§ Exercise materials

===

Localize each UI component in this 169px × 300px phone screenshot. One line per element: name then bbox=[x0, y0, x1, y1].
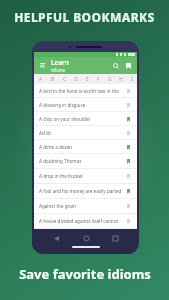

===

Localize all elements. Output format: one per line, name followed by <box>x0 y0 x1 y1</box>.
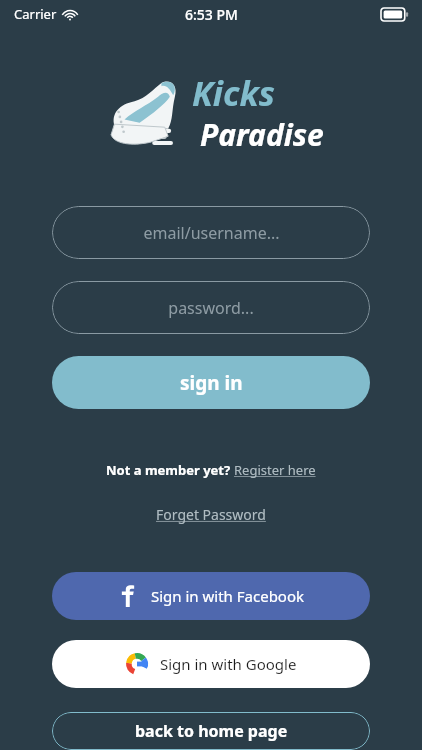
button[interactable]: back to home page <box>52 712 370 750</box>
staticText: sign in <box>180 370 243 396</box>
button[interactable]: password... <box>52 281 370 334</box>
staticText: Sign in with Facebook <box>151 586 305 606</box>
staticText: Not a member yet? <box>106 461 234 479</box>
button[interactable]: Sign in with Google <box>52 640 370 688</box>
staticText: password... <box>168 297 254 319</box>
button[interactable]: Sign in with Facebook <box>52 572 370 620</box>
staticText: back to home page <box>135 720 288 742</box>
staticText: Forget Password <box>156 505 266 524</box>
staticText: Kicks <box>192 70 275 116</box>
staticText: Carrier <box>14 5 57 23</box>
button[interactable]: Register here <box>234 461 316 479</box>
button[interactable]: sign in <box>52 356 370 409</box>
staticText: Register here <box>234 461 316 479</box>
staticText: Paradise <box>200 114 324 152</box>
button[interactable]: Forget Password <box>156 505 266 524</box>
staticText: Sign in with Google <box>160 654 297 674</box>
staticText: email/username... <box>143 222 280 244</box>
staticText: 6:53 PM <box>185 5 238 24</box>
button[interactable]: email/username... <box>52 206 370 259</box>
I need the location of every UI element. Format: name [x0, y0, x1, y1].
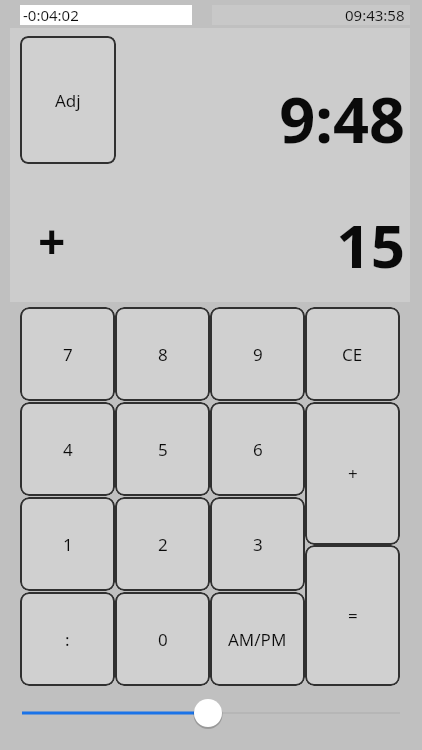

===

§ Exercise description
Reproduce the records above exactly, but only from the line with "Localize all elements." up to and including the line with "I need the location". Leave the pictures out.

§ Written answer
Localize all elements. Output format: one per line, name followed by <box>x0 y0 x1 y1</box>.
button[interactable]: back to home page <box>52 712 370 750</box>
staticText: sign in <box>180 370 243 396</box>
button[interactable]: password... <box>52 281 370 334</box>
staticText: Sign in with Facebook <box>151 586 305 606</box>
staticText: Not a member yet? <box>106 461 234 479</box>
button[interactable]: Sign in with Google <box>52 640 370 688</box>
staticText: password... <box>168 297 254 319</box>
button[interactable]: Sign in with Facebook <box>52 572 370 620</box>
staticText: back to home page <box>135 720 288 742</box>
staticText: Forget Password <box>156 505 266 524</box>
staticText: Kicks <box>192 70 275 116</box>
staticText: Carrier <box>14 5 57 23</box>
button[interactable]: Register here <box>234 461 316 479</box>
button[interactable]: sign in <box>52 356 370 409</box>
staticText: Register here <box>234 461 316 479</box>
staticText: Paradise <box>200 114 324 152</box>
button[interactable]: Forget Password <box>156 505 266 524</box>
staticText: Sign in with Google <box>160 654 297 674</box>
staticText: email/username... <box>143 222 280 244</box>
staticText: 6:53 PM <box>185 5 238 24</box>
button[interactable]: email/username... <box>52 206 370 259</box>
I need the location of every UI element. Format: name [x0, y0, x1, y1].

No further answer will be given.